Although it is true that racing fatalities have declined over the last decade across the nation, the troubling level of fatalities at Santa Anita and elsewhere has focused attention on the need for industrywide reform in the United States. Too many horses are still dying.

L.A. County Dist. Atty. Jackie Lacey’s nine-month investigation into the Santa Anita deaths did not find evidence of criminal animal cruelty. But it did note that toxicology reports revealed that a number of horses that died had a variety of anti-inflammatory drugs, sedatives and muscle relaxants in their systems. Although none were at levels that violated the horse racing board’s rules, it’s troubling that racing, for so long, has allowed horses to train and run — and die — with multiple drugs in their systems. The report also said that the necropsies showed some of the horses had preexisting medical conditions but hadn’t displayed symptoms. (How could they with all those drugs in their systems?) And the report noted that, despite the increased scrutiny of the veterinarians and safety stewards, “racing injuries and fatalities continue to occur.” Santa Anita has now dramatically restricted drug usage and California racing regulators have put those rules into effect for the whole state.
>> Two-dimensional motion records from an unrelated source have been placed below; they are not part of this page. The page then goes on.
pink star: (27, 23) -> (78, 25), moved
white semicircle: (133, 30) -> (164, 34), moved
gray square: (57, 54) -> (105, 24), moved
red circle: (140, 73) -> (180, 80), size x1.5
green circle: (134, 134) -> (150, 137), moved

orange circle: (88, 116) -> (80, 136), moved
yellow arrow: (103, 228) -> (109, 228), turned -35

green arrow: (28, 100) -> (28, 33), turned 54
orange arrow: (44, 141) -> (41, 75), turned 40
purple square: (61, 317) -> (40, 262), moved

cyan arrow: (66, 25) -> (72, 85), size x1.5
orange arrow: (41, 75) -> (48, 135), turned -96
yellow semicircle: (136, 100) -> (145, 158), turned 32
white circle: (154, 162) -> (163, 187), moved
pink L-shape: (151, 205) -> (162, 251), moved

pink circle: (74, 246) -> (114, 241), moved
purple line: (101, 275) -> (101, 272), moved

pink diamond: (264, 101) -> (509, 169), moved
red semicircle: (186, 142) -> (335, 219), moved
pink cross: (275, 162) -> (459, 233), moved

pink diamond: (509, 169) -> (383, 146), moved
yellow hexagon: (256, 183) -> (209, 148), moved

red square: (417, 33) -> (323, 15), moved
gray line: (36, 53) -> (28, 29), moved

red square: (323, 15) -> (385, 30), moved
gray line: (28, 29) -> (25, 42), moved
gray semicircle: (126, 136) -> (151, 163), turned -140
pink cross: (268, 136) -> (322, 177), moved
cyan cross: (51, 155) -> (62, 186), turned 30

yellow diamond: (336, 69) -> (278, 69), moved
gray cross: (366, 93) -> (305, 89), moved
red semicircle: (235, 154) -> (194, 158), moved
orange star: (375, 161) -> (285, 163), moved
The report made more than two dozen recommendations for racetracks across California, including upping the penalties for violations of California Horse Racing Board rules, installing three different types of scanning machines to help diagnose a horse’s preexisting injuries and canceling racing when rain is heavy. All the proposals are smart and necessary.

Meanwhile, in Congress, the proposed federal Horseracing Integrity Act would establish a much-needed independent, private nonprofit authority to set and oversee nationwide rules on medications. The bill has been co-sponsored by more than half the members of the House but faces a more difficult course in the GOP-controlled Senate.

It will be interesting to see if the reforms at Santa Anita make a difference in horse fatalities. Racetracks have to restrict the rampant and all-too-frequent administration of drugs to horses and overhaul a culture in which some trainers and owners are willing to run an injured horse.

If things don’t change for the better, if death from racing cannot be made rare, the question that will loom large is whether the sport should continue at all.